Television critics were largely polarized with the episode. Kate Ward of Entertainment Weekly stated that she was disappointed with the delivery of the episode. Ward criticized the writing, deeming it as a "lazy episode". Alessandra Stanley of The New York Times felt that the episode was "less campy, but no less topical." Phil Nugent of The A.V. Club gave the episode a C+, but opined that it was an improvement from the previous episode. Nugent felt that Van Der Beek's acting was not particularly outstanding, opining: "It kind of got lost in the shuffle, partly because none of the characters seemed especially passionate [...] about anyone, not the people they were supposed to be having affairs with nor the people they were suspected of having murdered.
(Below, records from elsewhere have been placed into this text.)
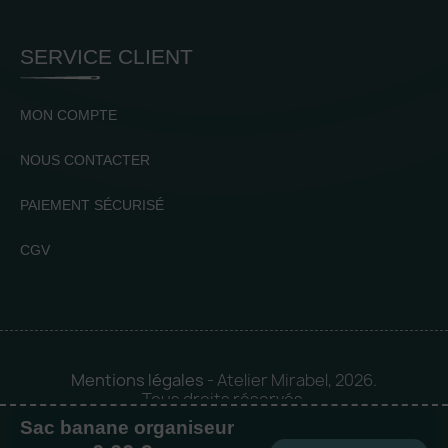
SERVICE CLIENT
MON COMPTE
NOUS CONTACTER
PAIEMENT SÉCURISÉ
CGV
Mentions légales
- Atelier Mirabel, 2026.
Tous droits réservés.
Sac banane organiseur
Mise en orbite 🪐 by
Logia |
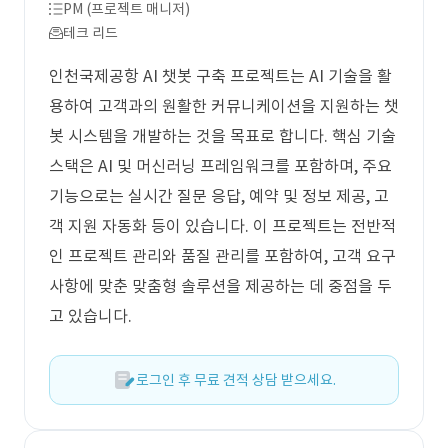
PM (프로젝트 매니저)
테크 리드
인천국제공항 AI 챗봇 구축 프로젝트는 AI 기술을 활
용하여 고객과의 원활한 커뮤니케이션을 지원하는 챗
봇 시스템을 개발하는 것을 목표로 합니다. 핵심 기술
스택은 AI 및 머신러닝 프레임워크를 포함하며, 주요
기능으로는 실시간 질문 응답, 예약 및 정보 제공, 고
객 지원 자동화 등이 있습니다. 이 프로젝트는 전반적
인 프로젝트 관리와 품질 관리를 포함하여, 고객 요구
사항에 맞춘 맞춤형 솔루션을 제공하는 데 중점을 두
고 있습니다.
로그인 후 무료 견적 상담 받으세요.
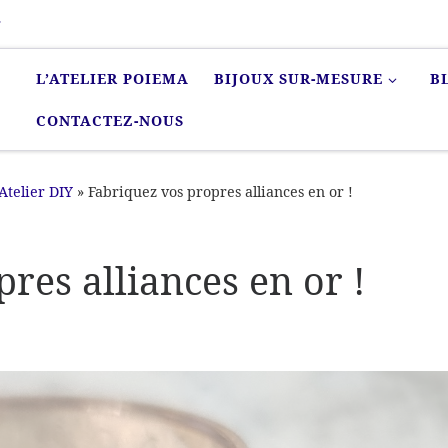
r
L’ATELIER POIEMA
BIJOUX SUR-MESURE
B
CONTACTEZ-NOUS
Atelier DIY
»
Fabriquez vos propres alliances en or !
res alliances en or !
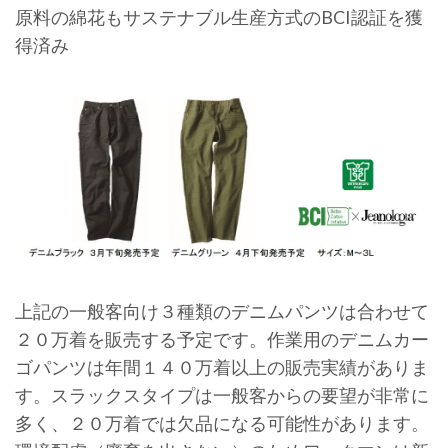
原料の綿花もサステナブル生産方式のBCI認証を獲
得済み
上記の一般客向け３種類のデニムパンツは合わせて
２０万着を販売する予定です。作業用のデニムカー
ゴパンツは年間１４０万着以上の販売実績がありま
す。スラックスタイプは一般客からの要望が非常に
多く、２０万着では欠品になる可能性があります。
If that was meant to be the point, it was a self-defeating one."

Liz Kelly Nelson of Zap2it reacted negatively toward "To the Boy In the Blue Knit Cap". Nelson exclaimed that the episode was "downright unemotional", and expressed that "beyond the step-by-step as we follow Goren and Eames through the clues, there isn't much in the way of hints that this is [...] a series finale."

After confirming "To the Boy in the Blue Knit Cap" was Law & Order: CI's final episode on USA Network, co-president Jeff Wachtel commented on the finale when Goren (D'Onofrio) emerged from his final mandatory shrink session and headed off to a new crime scene with Eames (Erbe); "We felt that was a great place to leave things", he said. "It was a good series finale."